The reported story of your reconciliation with Lamidi Apapa group, does it hold water?

Certainly, we had some of our former NWC members that were not happy with some of things that were going on, they were aggrieved and they took advantage of some of our radical youths in Edo state who went to the national chairman’s ward and unconstitutionally sent a press release that he had been suspended from the party, and you know, after the elections, we had so many issues. So many people are coming in to destabilise the party. Immediately, some people grabbed that opportunity. They went to court and asked the court to declare the seat of the national chairman vacant. But we swiftly moved in, we went to court, we went through our own constitution. We have three or four level of leaderships – the national, state, local government and the ward- every chapter has its roles and responsibilities.

So there is no way a ward chapter can say I’m disciplining a local government chapter without coming to the state. So the discipline is from top to bottom and not from bottom to top. So with that, the party and the national chairman took those people to court and got a restraining order that they don’t have legal status to say they will discipline the chairman. So this so called Apapa faction emerged on the basis of that illegality and they also went to court and asked the court to declare the seat of the national chairman vacant. That case went on for almost about six months to one year and then at the end of the day, we appealed. The Appeal Court said they have no jurisdiction to even entertain that matter because it was an internal affair of the party.
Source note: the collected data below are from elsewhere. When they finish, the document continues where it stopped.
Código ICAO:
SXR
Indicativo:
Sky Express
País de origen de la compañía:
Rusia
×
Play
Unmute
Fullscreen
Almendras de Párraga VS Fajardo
So based on that, having had the judgement, there is no more crisis in the party.

Didn’t they go to the Supreme Court?

To my own knowledge, they didn’t go to Supreme Court. Having had that, we felt that they are our colleagues, we reached out to them saying we know you have done this based on the fact that you were aggrieved. Come back, let us see how we are going to move this party forward. And since they can’t go against the ruling of the court, some of them came but some of them had already left and joined other political parties.

Can you name those that returned and does it include Lamidi Apapa?
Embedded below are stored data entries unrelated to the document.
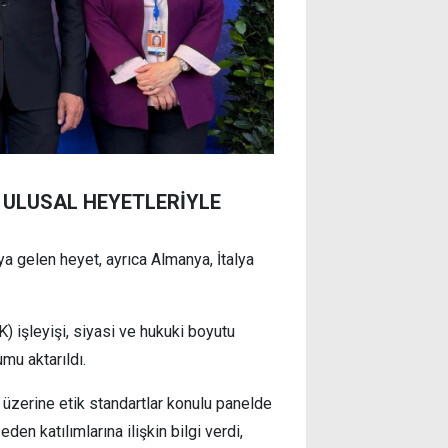
A ULUSAL HEYETLERİYLE
a gelen heyet, ayrıca Almanya, İtalya
işleyişi, siyasi ve hukuki boyutu
umu aktarıldı.
 üzerine etik standartlar konulu panelde
en katılımlarına ilişkin bilgi verdi,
We are very friendly with Apapa, he has already come, we had a meeting with him. He is an elder in the party. Also others like Arabambi, Daramola, Bishop, Favour and a lot of others, we have reconciled with them and we all agreed that we are going to work together.

What about the former youth leader Anselem Eragbeh?

 The former youth leader had already left the party. He’s not reaching out to us. I can’t just say he has left the party or not because already he’s under suspension. Those people who have taken those actions, the NWC and the NEC suspended them, but after the convention, we said those people  reaching out to us who want to come back can come back and some of them are reaching out and we are working with them and we look forward to reintegrating them into the system because the party is a large party, it’s growing. 

Are you not suspicious of their future actions because their coming back might be with a sinister intention?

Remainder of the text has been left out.